# Traveling Food



## TheNewMexican (Nov 10, 2013)

Hello,

I spend some time traveling for work out of the country. One place in particular that I visit, the food absolutely tastes like crap. I spend around a month there at a time. What I have done so far is to take some freeze dried meals, some peanut butter, ramon, fruit snacks, etc. to get buy supplemented by whatever vegetables I can find. I have shyed away from canned goods due to weight. Typical third world, the grocery stores / mini markets have a plethora of chips, soda and cookies but nothing in the way of fresh meats or vegetables.

What are some other ideas and options that others have for nutritious and tasty travel meals.

Thanks.


----------



## Sambal (Nov 10, 2013)

TheNewMexican said:


> Hello,
> 
> One place in particular that I visit, the food absolutely tastes like crap.




I'm curious - where?


----------



## tripleq (Nov 10, 2013)

Sambal said:


> I'm curious - where?



I love travelling and I'm curious too.


----------



## ohbewon (Nov 10, 2013)

jerky, dried wakame, miso powder, and dehydrated tofu. those got me through many third world adventures. But yeah, where are you going?


----------



## quantumcloud509 (Nov 12, 2013)

Pepsi and a snickers.


----------



## Nmko (Nov 12, 2013)

Dried Fruit, seeds and nuts... make your own trailmix. Also B touched on it.. Miso powder is awesome.. I would mix in any vege's and dried noodles i could find.


----------



## boomchakabowwow (Nov 12, 2013)

damn. you must be traveling to some "armpit of the world" area if it makes you resort to freeze dried food. yuck. i backpack and that is the ONLY time i will eat the stuff. you talking Mountain house, or Backpack pantry stuff? (shiver)..so much salt.

i take packages of those weightlifter food supplement shake packs with me. i still have lots of the EAS ones. i bring a shaker cup and buy cold bottle water. not bad. i did this while traveling thru Laos. some food stops, just didnt feel safe. like the time i saw a crew butchering a hog 5 feet outside the public bathroom pits.

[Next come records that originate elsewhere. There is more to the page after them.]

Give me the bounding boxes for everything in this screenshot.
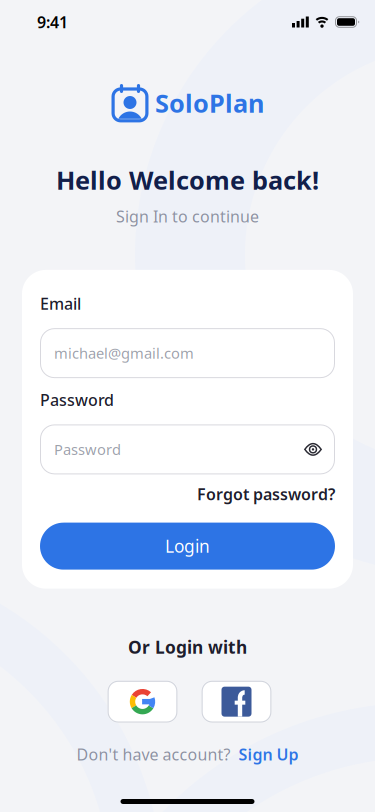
staticText: Or Login with <box>128 636 247 659</box>
staticText: michael@gmail.com <box>54 343 194 363</box>
staticText: Email <box>40 293 81 314</box>
staticText: 9:41 <box>37 11 68 33</box>
staticText: Don't have account? <box>76 744 230 765</box>
button[interactable]: Forgot password? <box>197 483 335 505</box>
button[interactable]: Login with Facebook <box>202 681 272 723</box>
button[interactable]: Login with Google <box>108 681 178 723</box>
staticText: Password <box>40 389 114 410</box>
staticText: Forgot password? <box>197 483 335 505</box>
staticText: Hello Welcome back! <box>56 163 319 197</box>
staticText: Sign Up <box>238 744 298 765</box>
staticText: Login <box>165 535 210 558</box>
staticText: Sign In to continue <box>116 206 259 227</box>
staticText: SoloPlan <box>155 86 264 120</box>
button[interactable]: Show password <box>304 443 322 456</box>
button[interactable]: Sign Up <box>238 744 298 765</box>
button[interactable]: Login <box>40 523 335 570</box>
staticText: Password <box>54 440 121 459</box>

shake time. (or food bars)


----------



## TheNewMexican (Nov 13, 2013)

O.k., I will reveal the country with the caveat that I don't get a bunch of pushback on "How I visited once and the food was great". While I respect other opinions, I just don't want to get into it. I've spent a year there and lost 35 pound cause I couldn't stomach the food.

The country is Bolivia.


I've been cognizant of the sodium content of freeze dried meals, so I get the "low sodium" versions. Also eaten a lot of oatmeal with raisins. So at least my arteries should be clear


Thanks for the ideas so far.


----------



## tripleq (Nov 13, 2013)

Hmmm. Interesting. I personally didn't have a problem with Bolivian food but to each his/her own preference. What put you off? The cuy? . I liked a lot of dishes. Saltinas, huminta and that ubiquitous potato stew. Lots of roasted chicken there. No luck with that? I feel for you though. Not great being somewhere you can't stand the food. The only thing I can think of has already been suggested - freeze dried meals. Good luck.


----------



## TheNewMexican (Nov 13, 2013)

I think part of it has to do with the remoteness of the job site (we take a 1.5 hour plane ride to a private, dirt airstrip just to get there). The other part is the altitude, 13000 feet, which affects how food tastes. And lastly, it's cafeteria version of Bolivian food. The result is that the food served tastes like different colored versions of cardboard.

The chicken is not bad but gets a bit old. The meat they kill twice, once when they butcher the animal and the second time when they cook it.

Each trip is a learning experience in what works and doesn't.


----------



## tripleq (Nov 13, 2013)

Very true. I think the altitude is probably playing a big role there too. It affects a lot of people that way, myself included. Unfortunately there is little to be done about that. Sounds like its time to ask for a raise though


----------



## rahimlee54 (Nov 14, 2013)

I would take some nuts, dried beans, and dehydrated fruits. Those are things I eat all the time around home and they travel well. Spices you like would be nice as well.


----------



## Erilyn75 (Nov 15, 2013)

Have you thought of getting a food dehydrator and making jerky yourself? That way you can control the sodium. It's good for drying your own fruit too. Another good thing to take is homemade granola bars.


----------